ADJUVANT CHEMOTHERAPY WITH CISPLATIN, DOXORUBICIN, AND CYCLOPHOSPHAMIDE (PAC) FOR EARLY-STAGE HIGH-RISK ENDOMETRIAL CANCER - A PRELIMINARY-ANALYSIS

被引:38
作者
STRINGER, CA [1 ]
GERSHENSON, DM [1 ]
BURKE, TW [1 ]
EDWARDS, CL [1 ]
GORDON, AN [1 ]
WHARTON, JT [1 ]
机构
[1] UNIV TEXAS,MD ANDERSON CTR,DEPT GYNECOL,HOUSTON,TX 77030
关键词
D O I
10.1016/0090-8258(90)90063-Q
中图分类号
R73 [肿瘤学];
学科分类号
100214 ;
摘要
Between October 1985 and January 1989, 33 patients with stage I (31) or clinically occult stage II (2) endometrial cancer at a high risk for recurrence were entered in a prospective study evaluating adjuvant cisplatin, doxorubicin, and cyclophosphamide (PAC) chemotherapy. Eligibility criteria included grade 2 tumors with middle- or outer-third myometrial invasion (16), grade 3 tumors with any degree of myometrial invasion (17), presence of extrauterine disease with no gross residual (17), or a high-risk histologic subtype including papillary serous (4), adenosquamous (5), or clear cell (1) tumors. Patients received PAC (50/50/500 mg/m2) at 4-week intervals for six cycles.

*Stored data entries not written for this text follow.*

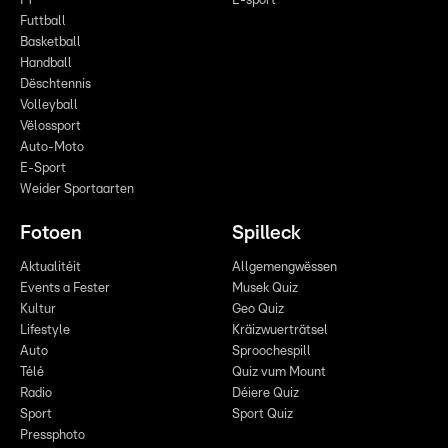
F1
E-sport
Futtball
Basketball
Handball
Dëschtennis
Volleyball
Vëlossport
Auto-Moto
E-Sport
Weider Sportaarten
Fotoen
Spilleck
Aktualitéit
Allgemengwëssen
Events a Fester
Musek Quiz
Kultur
Geo Quiz
Lifestyle
Kräizwuerträtsel
Auto
Sproochespill
Télé
Quiz vum Mount
Radio
Déiere Quiz
Sport
Sport Quiz
Pressphoto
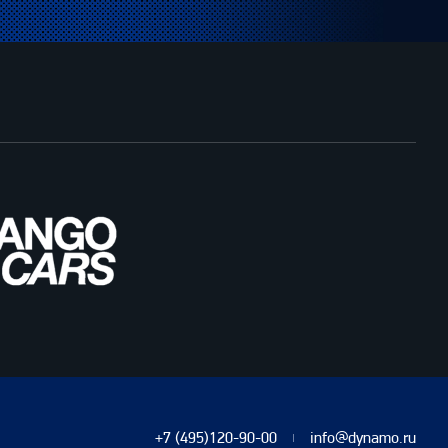
+7 (495)120-90-00
info@dynamo.ru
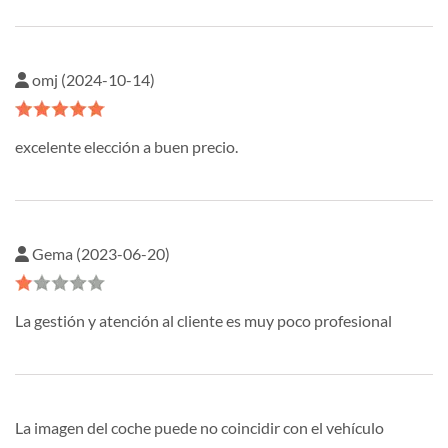
omj (2024-10-14)
excelente elección a buen precio.
Gema (2023-06-20)
La gestión y atención al cliente es muy poco profesional
La imagen del coche puede no coincidir con el vehículo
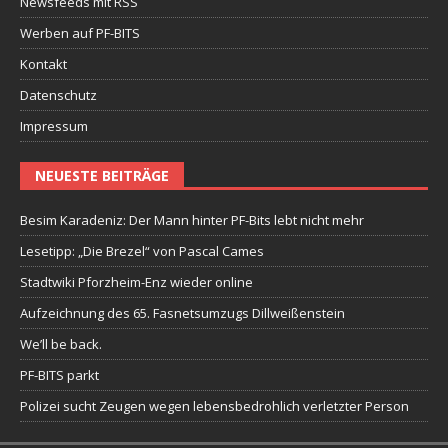
Newsfeeds mit RSS
Werben auf PF-BITS
Kontakt
Datenschutz
Impressum
NEUESTE BEITRÄGE
Besim Karadeniz: Der Mann hinter PF-Bits lebt nicht mehr
Lesetipp: „Die Brezel“ von Pascal Cames
Stadtwiki Pforzheim-Enz wieder online
Aufzeichnung des 65. Fasnetsumzugs Dillweißenstein
We’ll be back.
PF-BITS parkt
Polizei sucht Zeugen wegen lebensbedrohlich verletzter Person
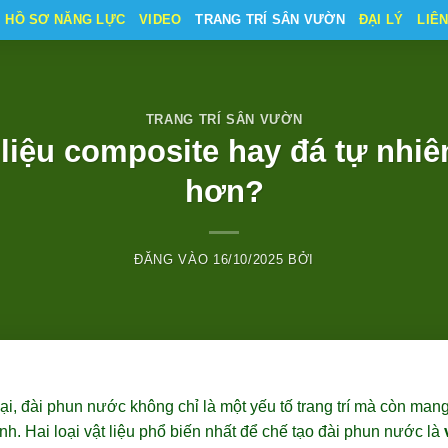
HỒ SƠ NĂNG LỰC
VIDEO
TRANG TRÍ SÂN VƯỜN
ĐẠI LÝ
LIÊ
TRANG TRÍ SÂN VƯỜN
liệu composite hay đá tự nhiê
hơn?
ĐĂNG VÀO
16/10/2025
BỞI
i, đài phun nước không chỉ là một yếu tố trang trí mà còn mang
h. Hai loại vật liệu phổ biến nhất để chế tạo đài phun nước là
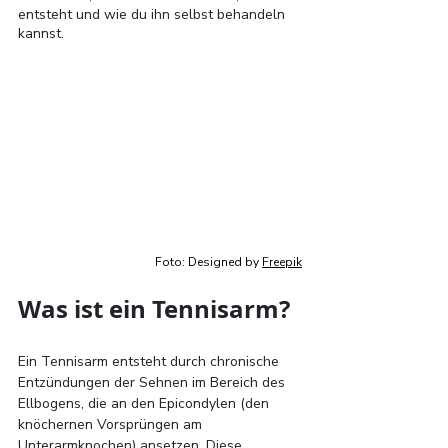
entsteht und wie du ihn selbst behandeln 
kannst.
Foto: Designed by 
Freepik
Was ist ein Tennisarm? 
Ein Tennisarm entsteht durch chronische 
Entzündungen der Sehnen im Bereich des 
Ellbogens, die an den Epicondylen (den 
knöchernen Vorsprüngen am 
Unterarmknochen) ansetzen. Diese 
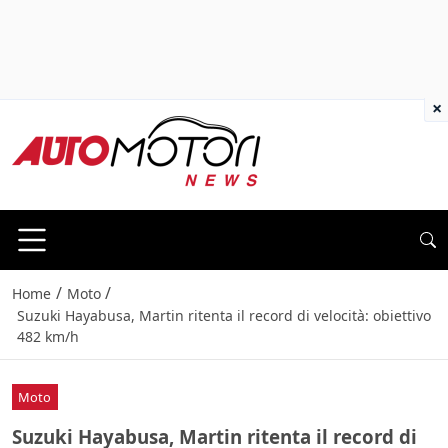
×
/
/
Home
Moto
Suzuki Hayabusa, Martin ritenta il record di velocità: obiettivo
482 km/h
Moto
Suzuki Hayabusa, Martin ritenta il record di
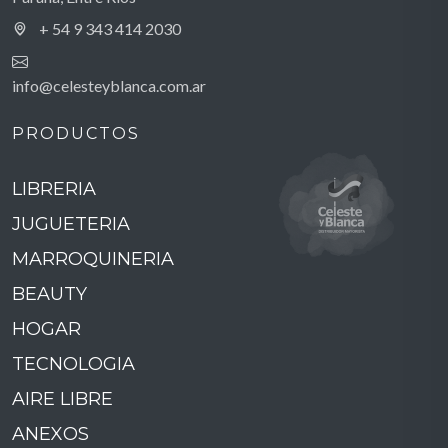
+ 54 9 343 414 2030
info@celesteyblanca.com.ar
PRODUCTOS
LIBRERIA
JUGUETERIA
MARROQUINERIA
BEAUTY
HOGAR
TECNOLOGIA
AIRE LIBRE
ANEXOS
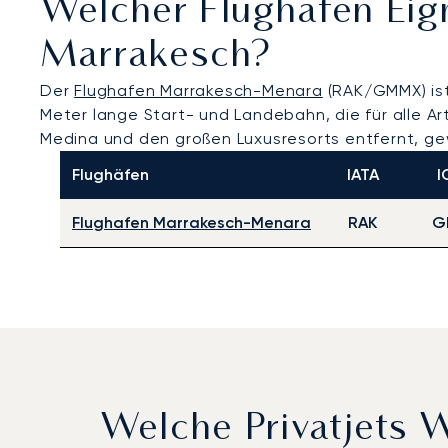
Welcher Flughafen Eig
Marrakesch?
Der
Flughafen Marrakesch-Menara
(RAK/GMMX) ist 
Meter lange Start- und Landebahn, die für alle A
Medina und den großen Luxusresorts entfernt, ge
Flughäfen
IATA
I
Flughafen Marrakesch-Menara
RAK
G
Welche Privatjets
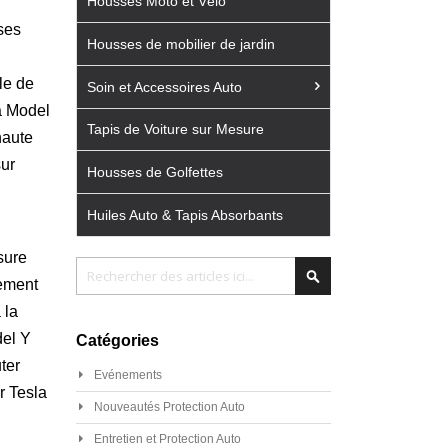
Housses Moto et Vélo
ses
Housses de mobilier de jardin
le de
Soin et Accessoires Auto
a Model
Tapis de Voiture sur Mesure
haute
sur
Housses de Golfettes
Huiles Auto & Tapis Absorbants
sure
Chercher
Chercher
cement
 la
del Y
Catégories
ter
Evénements
r Tesla
Nouveautés Protection Auto
Entretien et Protection Auto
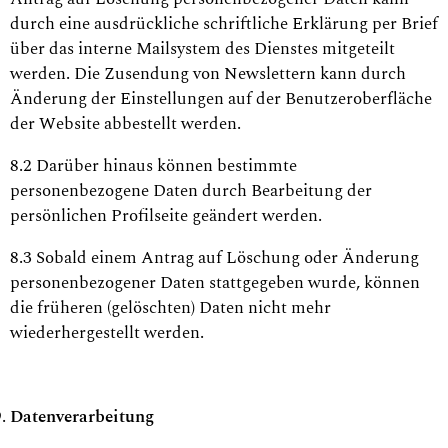
durch eine ausdrückliche schriftliche Erklärung per Brief
über das interne Mailsystem des Dienstes mitgeteilt
werden. Die Zusendung von Newslettern kann durch
Änderung der Einstellungen auf der Benutzeroberfläche
der Website abbestellt werden.
8.2 Darüber hinaus können bestimmte
personenbezogene Daten durch Bearbeitung der
persönlichen Profilseite geändert werden.
8.3 Sobald einem Antrag auf Löschung oder Änderung
personenbezogener Daten stattgegeben wurde, können
die früheren (gelöschten) Daten nicht mehr
wiederhergestellt werden.
Datenverarbeitung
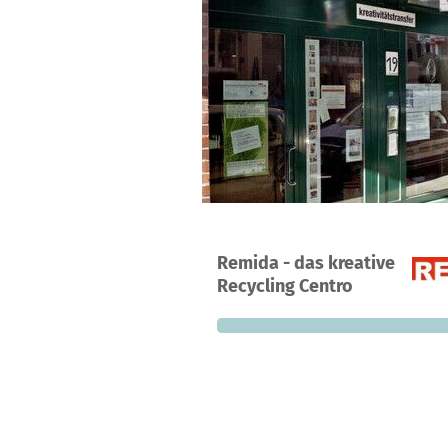
A project in Hamburg, Germany
Remida - das kreative
0
0%
€
Recycling Centro
donations
funded
still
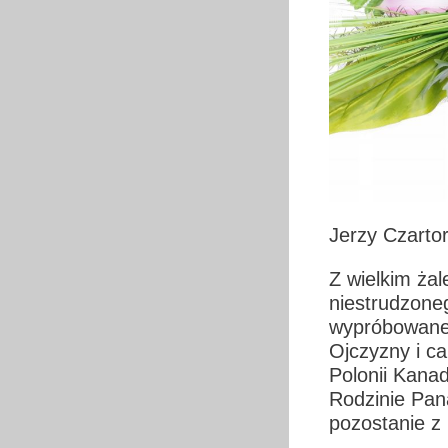
Jerzy Czarto
Z wielkim ża
niestrudzoneg
wypróbowaneg
Ojczyzny i ca
Polonii Kanad
Rodzinie Pan
pozostanie z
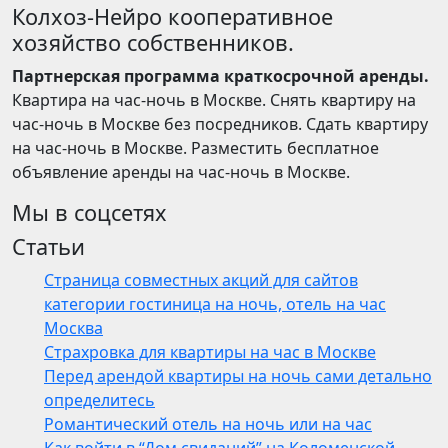
Колхоз-Нейро кооперативное
хозяйство собственников.
Партнерская программа краткосрочной аренды.
Квартира на час-ночь в Москве. Снять квартиру на
час-ночь в Москве без посредников. Сдать квартиру
на час-ночь в Москве. Разместить бесплатное
объявление аренды на час-ночь в Москве.
Мы в соцсетях
Статьи
Страница совместных акций для сайтов
категории гостиница на ночь, отель на час
Москва
Страхровка для квартиры на час в Москве
Перед арендой квартиры на ночь сами детально
определитесь
Романтический отель на ночь или на час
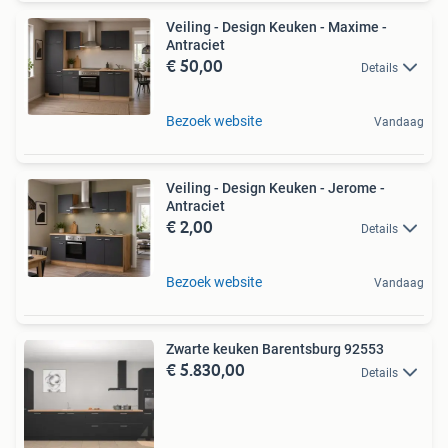
Veiling - Design Keuken - Maxime -
Antraciet
€ 50,00
Details
Bezoek website
Vandaag
Veiling - Design Keuken - Jerome -
Antraciet
€ 2,00
Details
Bezoek website
Vandaag
Zwarte keuken Barentsburg 92553
€ 5.830,00
Details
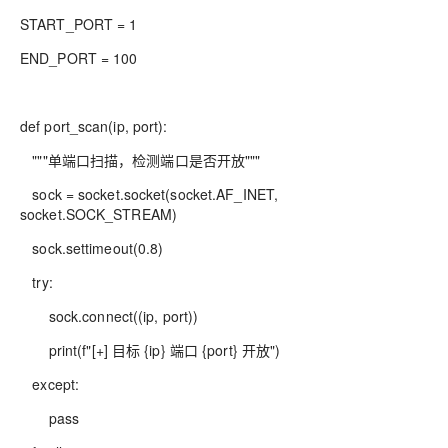
START_PORT = 1
END_PORT = 100
def port_scan(ip, port):
"""单端口扫描，检测端口是否开放"""
sock = socket.socket(socket.AF_INET,
socket.SOCK_STREAM)
sock.settimeout(0.8)
try:
sock.connect((ip, port))
print(f"[+] 目标 {ip} 端口 {port} 开放")
except:
pass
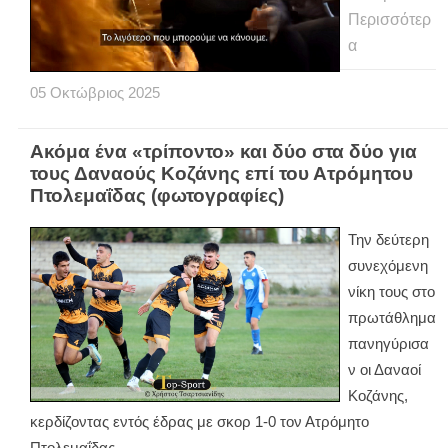
Περισσότερ
α
05
Οκτώβριος
2025
Ακόμα ένα «τρίποντο» και δύο στα δύο για
τους Δαναούς Κοζάνης επί του Ατρόμητου
Πτολεμαΐδας (φωτογραφίες)
Την δεύτερη
συνεχόμενη
νίκη τους στο
πρωτάθλημα
πανηγύρισα
ν οι Δαναοί
Κοζάνης,
κερδίζοντας εντός έδρας με σκορ 1-0 τον Ατρόμητο
Πτολεμαΐδας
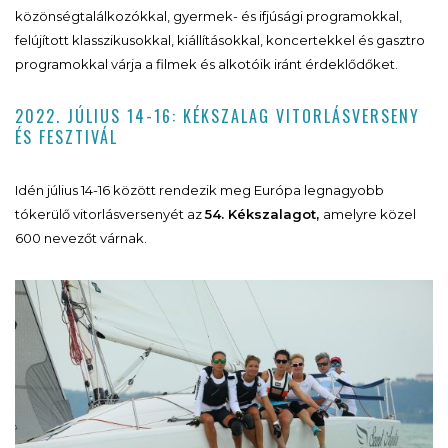
közönségtalálkozókkal, gyermek- és ifjúsági programokkal,
felújított klasszikusokkal, kiállításokkal, koncertekkel és gasztro
programokkal várja a filmek és alkotóik iránt érdeklődőket.
2022. JÚLIUS 14-16: KÉKSZALAG VITORLÁSVERSENY
ÉS FESZTIVÁL
Idén július 14-16 között rendezik meg Európa legnagyobb
tókerülő vitorlásversenyét az
54. Kékszalagot,
amelyre közel
600 nevezőt várnak.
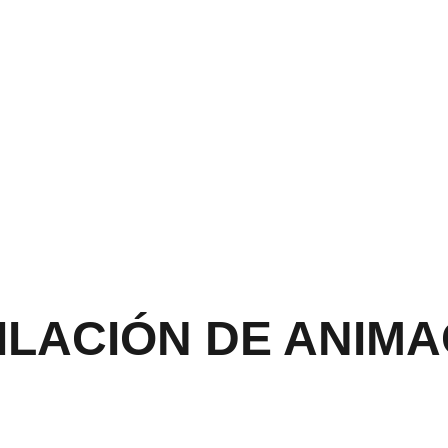
ILACIÓN DE ANIMA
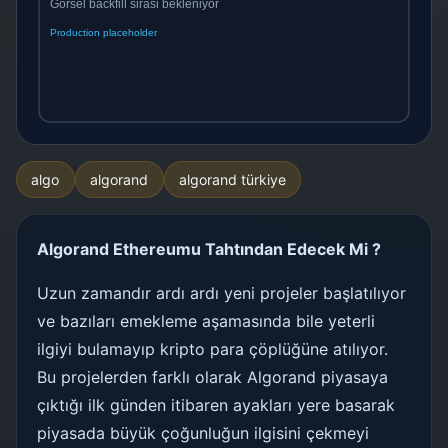
algo
algorand
algorand türkiye
Algorand Ethereumu Tahtından Edecek Mi ?
Uzun zamandır ardı ardı yeni projeler başlatılıyor
ve bazıları emekleme aşamasında bile yeterli
ilgiyi bulamayıp kripto para çöplüğüne atılıyor.
Bu projelerden farklı olarak Algorand piyasaya
çıktığı ilk günden itibaren ayakları yere basarak
piyasada büyük çoğunluğun ilgisini çekmeyi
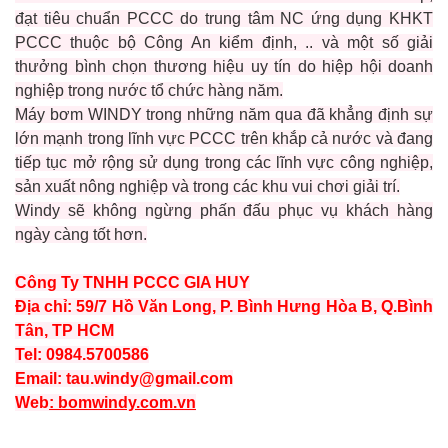
đạt tiêu chuẩn PCCC do trung tâm NC ứng dụng KHKT
PCCC thuộc bộ Công An kiểm định, .. và một số giải
thưởng bình chọn thương hiệu uy tín do hiệp hội doanh
nghiệp trong nước tổ chức hàng năm.
Máy bơm WINDY trong những năm qua đã khẳng định sự
lớn mạnh trong lĩnh vực PCCC trên khắp cả nước và đang
tiếp tục mở rộng sử dụng trong các lĩnh vực công nghiệp,
sản xuất nông nghiệp và trong các khu vui chơi giải trí.
Windy sẽ không ngừng phấn đấu phục vụ khách hàng
ngày càng tốt hơn.
Công Ty TNHH PCCC GIA HUY
Địa chỉ: 59/7 Hồ Văn Long, P. Bình Hưng Hòa B, Q.Bình
Tân, TP HCM
Tel:
0984.5700586
Email:
tau.windy@gmail.com
Web
:
bomwindy.com.vn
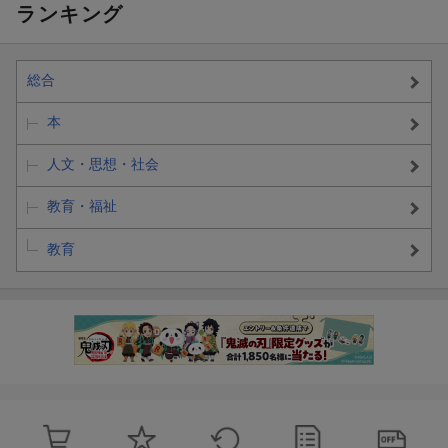
ランキング
総合
本
人文・思想・社会
教育・福祉
教育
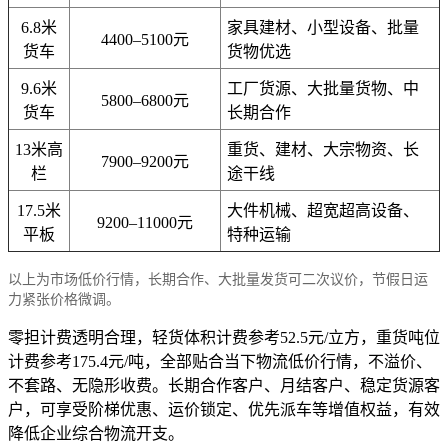
6.8米
家具建材、小型设备、批量
4400–5100元
货车
货物优选
9.6米
工厂货源、大批量货物、中
5800–6800元
货车
长期合作
13米高
重货、建材、大宗物资、长
7900–9200元
栏
途干线
17.5米
大件机械、超宽超高设备、
9200–11000元
平板
特种运输
以上为市场低价行情，长期合作、大批量发货可二次议价，节假日运
力紧张价格微调。
零担计费透明合理，轻货体积计费参考52.5元/立方，重货吨位
计费参考175.4元/吨，全部贴合当下物流低价行情，不溢价、
不套路、无隐形收费。长期合作客户、月结客户、稳定货源客
户，可享受阶梯优惠、运价锁定、优先派车等增值权益，有效
降低企业综合物流开支。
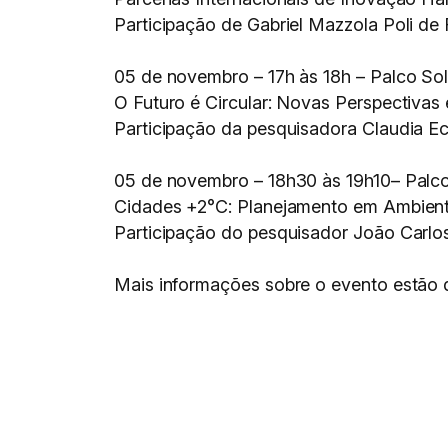
Participação de Gabriel Mazzola Poli de
05 de novembro – 17h às 18h – Palco Sol
O Futuro é Circular: Novas Perspectivas 
Participação da pesquisadora Claudia Ec
05 de novembro – 18h30 às 19h10– Palc
Cidades +2°C: Planejamento em Ambient
Participação do pesquisador João Carlos
Mais informações sobre o evento estão 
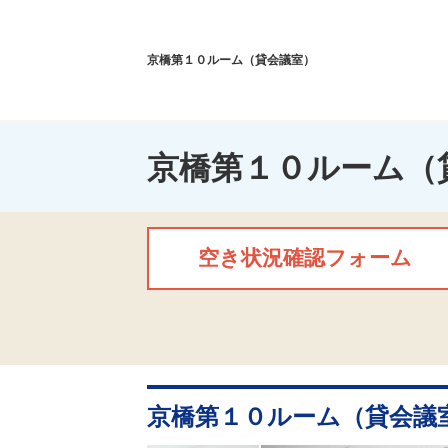
京橋第１０ルーム（貸会議室）
京橋第１０ルーム（
空き状況確認フォーム
京橋第１０ルーム（貸会議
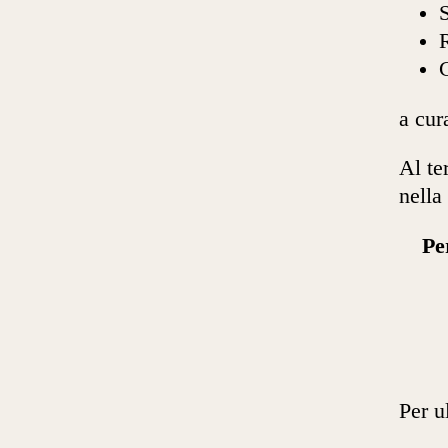
R
C
a cur
Al te
nella
Pe
Per u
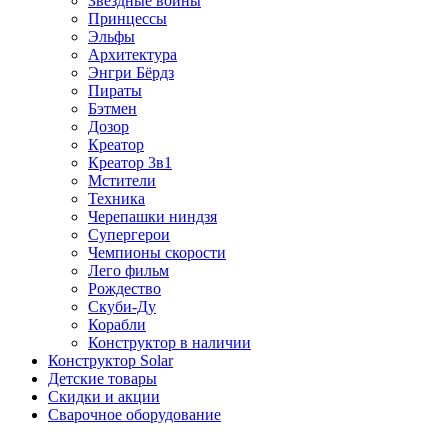
Звездные войны
Принцессы
Эльфы
Архитектура
Энгри Бёрдз
Пираты
Бэтмен
Дозор
Креатор
Креатор 3в1
Мстители
Техника
Черепашки ниндзя
Супергерои
Чемпионы скорости
Лего фильм
Рождество
Скуби-Ду
Корабли
Конструктор в наличии
Конструктор Solar
Детские товары
Скидки и акции
Сварочное оборудование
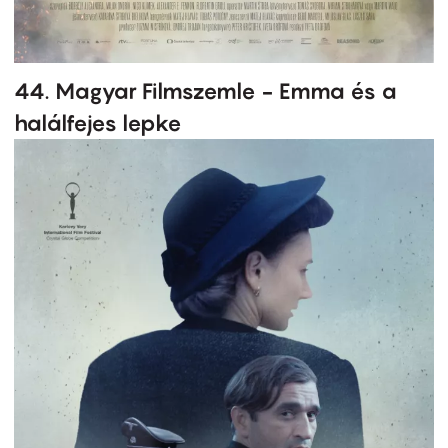
44. Magyar Filmszemle - Emma és a
halálfejes lepke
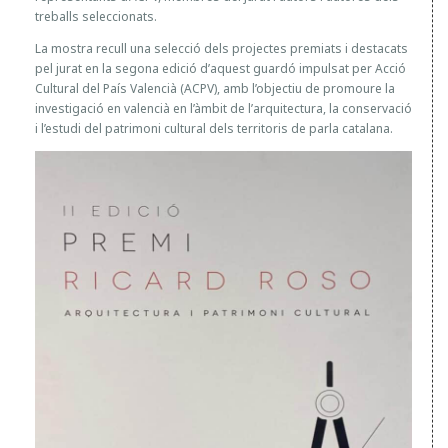
treballs seleccionats.
La mostra recull una selecció dels projectes premiats i destacats
pel jurat en la segona edició d’aquest guardó impulsat per Acció
Cultural del País Valencià (ACPV), amb l’objectiu de promoure la
investigació en valencià en l’àmbit de l’arquitectura, la conservació
i l’estudi del patrimoni cultural dels territoris de parla catalana.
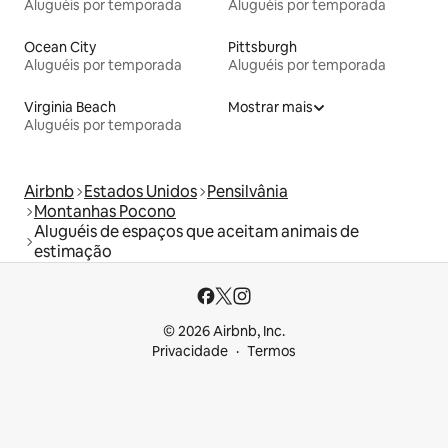
Aluguéis por temporada
Aluguéis por temporada
Ocean City
Pittsburgh
Aluguéis por temporada
Aluguéis por temporada
Virginia Beach
Mostrar mais
Aluguéis por temporada
Airbnb
Estados Unidos
Pensilvânia
Montanhas Pocono
Aluguéis de espaços que aceitam animais de
estimação
© 2026 Airbnb, Inc.
Privacidade
Termos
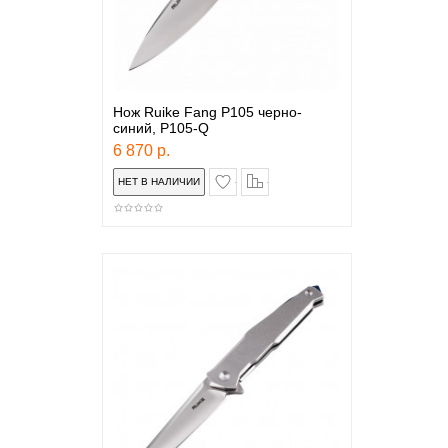
Нож Ruike Fang P105 черно-
синий, P105-Q
6 870 р.
в закладки
сравнение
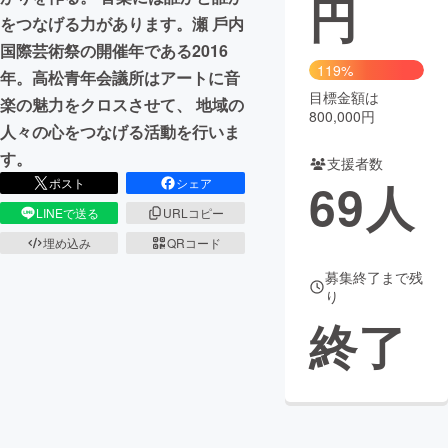
円
をつなげる⼒があります。瀬 ⼾内
まちづくり・地域活性化
国際芸術祭の開催年である2016
119%
年。⾼松⻘年会議所はアートに音
目標金額は
CAMPFIRE for Social Good
CAMPFIRE Creation
楽の魅⼒をクロスさせて、 地域の
800,000円
CAMPFIREふるさと納税
machi-ya
コミュニティ
人々の⼼をつなげる活動を⾏いま
す。
支援者数
69
人
ポスト
シェア
LINEで送る
URLコピー
埋め込み
QRコード
募集終了まで残
り
終了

Thirty patients (90%) completed therapy. Toxicity included severe neutropenia in 14 patients, neutropenic sepsis in 2 patients, and doxorubicin-related cardiomyopathy in 1 patient. There were no treatment deaths. Current median follow-up is 25 months. Nine patients (27%) have developed a recurrence, 7 of whom died, after a median interval of 14 months. Eight of the 9 with recurrence initially had extrauterine disease (P = 0.02). The resulting 2-year actuarial progression-free and overall survival rates were 79 and 83%, respectively. The median progression-free interval was 29 months for patients with extrauterine disease and 45 + months for those with no extrauterine disease (P = 0.02). These results suggest that a phase 3 randomized trial comparing adjuvant PAC with radiation therapy is warranted. © 1990.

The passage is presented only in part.